O inverno está chegando


(Foto: Cristiano Mariz/Revista Veja)

Os ataques de Olavo de Carvalho aos militares seguem uma lógica. O “Astrólogo da Virgínia” mobiliza sua trupe vendendo que eles representam um futuro de rompimento cultural com o passado. Estariam conduzindo o país na direção de um novo paradigma: liberal, conservador e radical.

Para eles, os militares representam um peso e uma ameaça.

Apesar da popularidade, as forças armadas têm a imagem associada à ditadura militar (passado), ao “Brasil Grande” com um Estado interventor e desenvolvimentista.

As falas do general Santos Cruz pedindo moderação e controle nas redes sociais, de Mourão sobre prudência no caso da Venezuela, e de outros militares sobre a necessidade de pacificar o ambiente social, batem de frente com a “cruzada santa de libertação nacional”.

O núcleo ideológico do Bolsonarismo teme o vice-presidente. Se os militares atrapalham a lógica da “guerra santa”, Mourão é a ameaça real que ronda o Planalto.

Mas, se é assim, por que a presença de militares no governo vem aumentando? Dirigir um transatlântico exige equipe. Com quem o Capitão conta? Possui partido? Grupo político?

O presidente tem seus filhos e Guedes como núcleo, mas se apóia nos militares para tentar dar um mínimo de organização ao governo.

Os militares são ingênuos? Claro que não. Conhecem o personagem de longa data. Assumiram o risco de apoiá-lo abertamente de olho no poder. Viram no Capitão o bilhete premiado para a volta triunfal.

Villas Bôas, a maior autoridade intelectual do exército, passou recibo da mistura perigosa. Se o exército não participa do governo como instituição, qual o motivo do general sair na defesa do ministro Santos Cruz?

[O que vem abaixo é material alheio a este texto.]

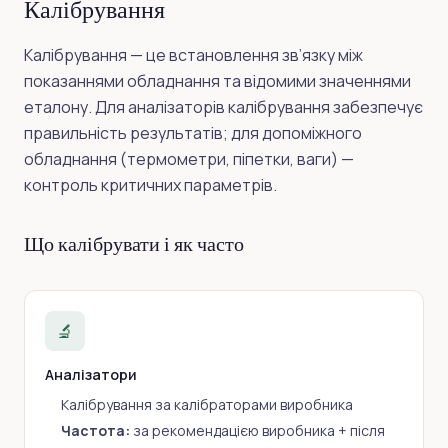
Калібрування
Калібрування — це встановлення зв’язку між
показаннями обладнання та відомими значеннями
еталону. Для аналізаторів калібрування забезпечує
правильність результатів; для допоміжного
обладнання (термометри, піпетки, ваги) —
контроль критичних параметрів.
Що калібрувати і як часто
🔬
Аналізатори
Калібрування за калібраторами виробника
Частота:
за рекомендацією виробника + після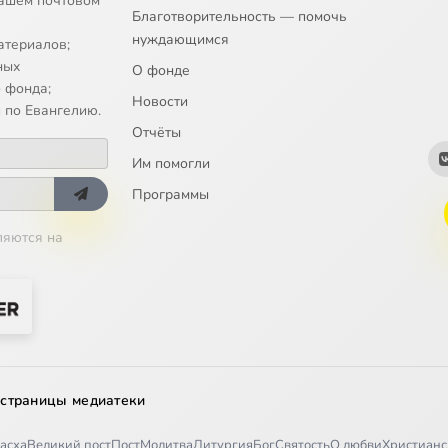
ашем почтовом
Благотворительность — помочь
нуждающимся
атериалов;
ных
О фонде
 фонда;
Новости
 по Евангелию.
Отчёты
Им помогли
Программы
ляются на
 страницы медиатеки
асха
Великий пост
Пост
Молитва
Литургия
Бог
Святость
О любви
Христианс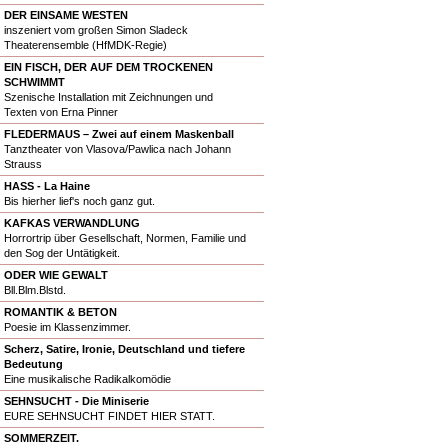
DER EINSAME WESTEN
inszeniert vom großen Simon Sladeck
Theaterensemble (HfMDK-Regie)
EIN FISCH, DER AUF DEM TROCKENEN
SCHWIMMT
Szenische Installation mit Zeichnungen und
Texten von Erna Pinner
FLEDERMAUS – Zwei auf einem Maskenball
Tanztheater von Vlasova/Pawlica nach Johann
Strauss
HASS - La Haine
Bis hierher lief's noch ganz gut.
KAFKAS VERWANDLUNG
Horrortrip über Gesellschaft, Normen, Familie und
den Sog der Untätigkeit.
ODER WIE GEWALT
Bll.Blm.Blstd.
ROMANTIK & BETON
Poesie im Klassenzimmer.
Scherz, Satire, Ironie, Deutschland und tiefere
Bedeutung
Eine musikalische Radikalkomödie
SEHNSUCHT - Die Miniserie
EURE SEHNSUCHT FINDET HIER STATT.
SOMMERZEIT.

Ao misturar uma instituição de Estado com política – movido pelo poder e por uma leitura equivocada da luta em curso no país -, o general mais respeitado de sua geração parece ter conduzido a tropa para uma aventura. E na política, toda aventura, cedo ou tarde, cobra seu preço.

A briga no governo expõe também a fragilidade da oposição. Sem inimigos externos, se dão ao luxo de acertar contas internas.

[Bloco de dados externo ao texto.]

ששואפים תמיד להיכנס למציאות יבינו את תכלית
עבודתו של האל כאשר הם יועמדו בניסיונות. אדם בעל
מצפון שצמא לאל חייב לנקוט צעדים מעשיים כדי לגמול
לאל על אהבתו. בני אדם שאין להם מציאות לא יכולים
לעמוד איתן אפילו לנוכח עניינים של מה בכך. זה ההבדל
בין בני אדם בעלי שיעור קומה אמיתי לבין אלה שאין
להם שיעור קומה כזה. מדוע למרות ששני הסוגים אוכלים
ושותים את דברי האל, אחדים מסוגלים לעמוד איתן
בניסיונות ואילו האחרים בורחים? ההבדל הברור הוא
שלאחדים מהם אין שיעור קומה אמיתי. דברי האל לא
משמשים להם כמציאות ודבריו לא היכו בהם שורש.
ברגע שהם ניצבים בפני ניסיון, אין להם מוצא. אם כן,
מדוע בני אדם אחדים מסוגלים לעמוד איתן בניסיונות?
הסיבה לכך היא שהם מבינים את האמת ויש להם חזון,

Enquanto o circo pega fogo, o Brasil real afunda. As projeções para o PIB despencaram. O desemprego continua crescendo. A economia está parada, com consumo e produção industrial em queda. O governo apresenta sua solução: o “Santo Graal” da reforma da previdência.

No meio desta confusão, o Centrão vai fazendo seu jogo e assumindo as rédeas no Congresso. A relação deles com Bolsonaro é recíproca: se detestam. Costuram um acordo mínimo por puro instinto de sobrevivência. Por enquanto, um precisa do outro.

O problema deste tipo de relação é que ela não costuma resistir a um inverno rigoroso. Foi o caso de Dilma. Quando a popularidade lhe faltou, acabou abandonada no frio.

O segundo semestre promete. Uma base política inexistente, o Centrão afiando facas, a economia derretendo, uma crise social galopante, um vice de olho na cadeira, o astrólogo enlouquecido e militares preocupados com o risco de serem tragados pelo naufrágio.

O inverno está chegando. Atravessá-lo não será tarefa fácil.